Only a Cove Rangers post prevented Pollock marking a memorable evening with a goal on 19 minutes. The move illustrated many of the teenager’s talents as he fed Josh Ginnelly, advanced into the opposition penalty area to collect the winger’s low cutback, and then dispatched a shot against the goalframe.
“He almost scored but I wasn’t too happy he never cut it back to me,” laughed Halliday. “No, seriously, he was unlucky. He took a great touch to take it away from the defender and he got off a great strike that unfortunately hit the post. He made a positive impact.
“We have all been there as young players. You can get caught up in the moment, you are eager to impress and you lose your shape. I probably did it as well because it’s been so long since we played in front of fans. It was easy to get carried away. I thought he coped really well, as did all the boys.”

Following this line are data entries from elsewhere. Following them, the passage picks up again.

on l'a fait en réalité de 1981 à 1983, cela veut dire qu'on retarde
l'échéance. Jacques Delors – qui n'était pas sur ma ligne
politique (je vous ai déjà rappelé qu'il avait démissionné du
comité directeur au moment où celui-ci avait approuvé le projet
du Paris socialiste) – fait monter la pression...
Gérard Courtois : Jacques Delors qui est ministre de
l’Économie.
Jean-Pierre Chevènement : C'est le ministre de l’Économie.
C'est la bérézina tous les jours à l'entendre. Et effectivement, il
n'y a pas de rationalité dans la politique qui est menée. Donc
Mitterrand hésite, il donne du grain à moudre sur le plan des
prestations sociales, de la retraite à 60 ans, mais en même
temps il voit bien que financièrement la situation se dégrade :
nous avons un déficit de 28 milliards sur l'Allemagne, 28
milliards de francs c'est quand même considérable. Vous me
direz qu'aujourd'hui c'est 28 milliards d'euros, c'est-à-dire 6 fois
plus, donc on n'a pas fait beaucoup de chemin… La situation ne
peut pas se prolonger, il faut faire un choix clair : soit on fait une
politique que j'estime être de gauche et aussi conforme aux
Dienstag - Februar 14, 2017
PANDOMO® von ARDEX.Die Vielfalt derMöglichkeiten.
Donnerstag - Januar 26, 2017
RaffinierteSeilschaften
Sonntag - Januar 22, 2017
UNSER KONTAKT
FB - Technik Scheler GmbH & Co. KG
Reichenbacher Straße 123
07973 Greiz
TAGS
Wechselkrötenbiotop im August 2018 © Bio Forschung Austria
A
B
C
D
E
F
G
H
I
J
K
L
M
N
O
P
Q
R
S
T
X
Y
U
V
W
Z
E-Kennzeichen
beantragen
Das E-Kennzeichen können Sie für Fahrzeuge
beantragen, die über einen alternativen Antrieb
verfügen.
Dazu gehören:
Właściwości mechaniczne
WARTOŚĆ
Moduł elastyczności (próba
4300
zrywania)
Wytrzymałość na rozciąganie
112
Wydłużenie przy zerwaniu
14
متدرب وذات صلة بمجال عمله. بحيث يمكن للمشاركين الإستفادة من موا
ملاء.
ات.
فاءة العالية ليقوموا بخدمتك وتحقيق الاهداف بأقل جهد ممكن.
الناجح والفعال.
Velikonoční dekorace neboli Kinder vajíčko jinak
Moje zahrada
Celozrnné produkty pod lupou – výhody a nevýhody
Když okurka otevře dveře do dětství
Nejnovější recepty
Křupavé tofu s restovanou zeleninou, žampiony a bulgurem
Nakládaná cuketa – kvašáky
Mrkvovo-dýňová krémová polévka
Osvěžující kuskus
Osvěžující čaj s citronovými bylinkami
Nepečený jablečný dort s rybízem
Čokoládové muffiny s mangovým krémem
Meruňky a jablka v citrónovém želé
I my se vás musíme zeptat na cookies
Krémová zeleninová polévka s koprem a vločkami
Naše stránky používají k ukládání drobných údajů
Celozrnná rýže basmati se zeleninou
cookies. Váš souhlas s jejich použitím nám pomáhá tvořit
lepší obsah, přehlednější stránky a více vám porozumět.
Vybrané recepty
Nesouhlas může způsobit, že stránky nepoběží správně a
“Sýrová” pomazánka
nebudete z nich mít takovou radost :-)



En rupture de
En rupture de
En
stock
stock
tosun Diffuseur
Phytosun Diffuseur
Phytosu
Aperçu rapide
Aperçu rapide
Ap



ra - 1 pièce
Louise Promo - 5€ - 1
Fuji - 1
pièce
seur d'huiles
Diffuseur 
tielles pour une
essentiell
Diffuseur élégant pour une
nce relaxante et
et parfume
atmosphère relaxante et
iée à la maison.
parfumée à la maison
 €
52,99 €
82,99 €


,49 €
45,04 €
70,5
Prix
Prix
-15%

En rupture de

There is more youthful talent emerging, too. Fellow Riccarton prodigies Euan Henderson and Connor Smith played as substitutes on Tuesday, while another teenager was given a senior debut. Midfielder Aidan Denholm, 17, played the last 13 minutes after coming off the bench.
More chances for youngsters
It is part of a deliberate Hearts policy to develop more home-grown lads in the first team. “If you include Craig Gordon we had five academy graduates on the park and they will have a big part to play for us this season,” said Halliday.
“Finlay isn’t the benchmark but the young boys have to look at the opportunity he got, how he trained and how he performed. Players will get chances and the gaffer has said that. They have to take them.”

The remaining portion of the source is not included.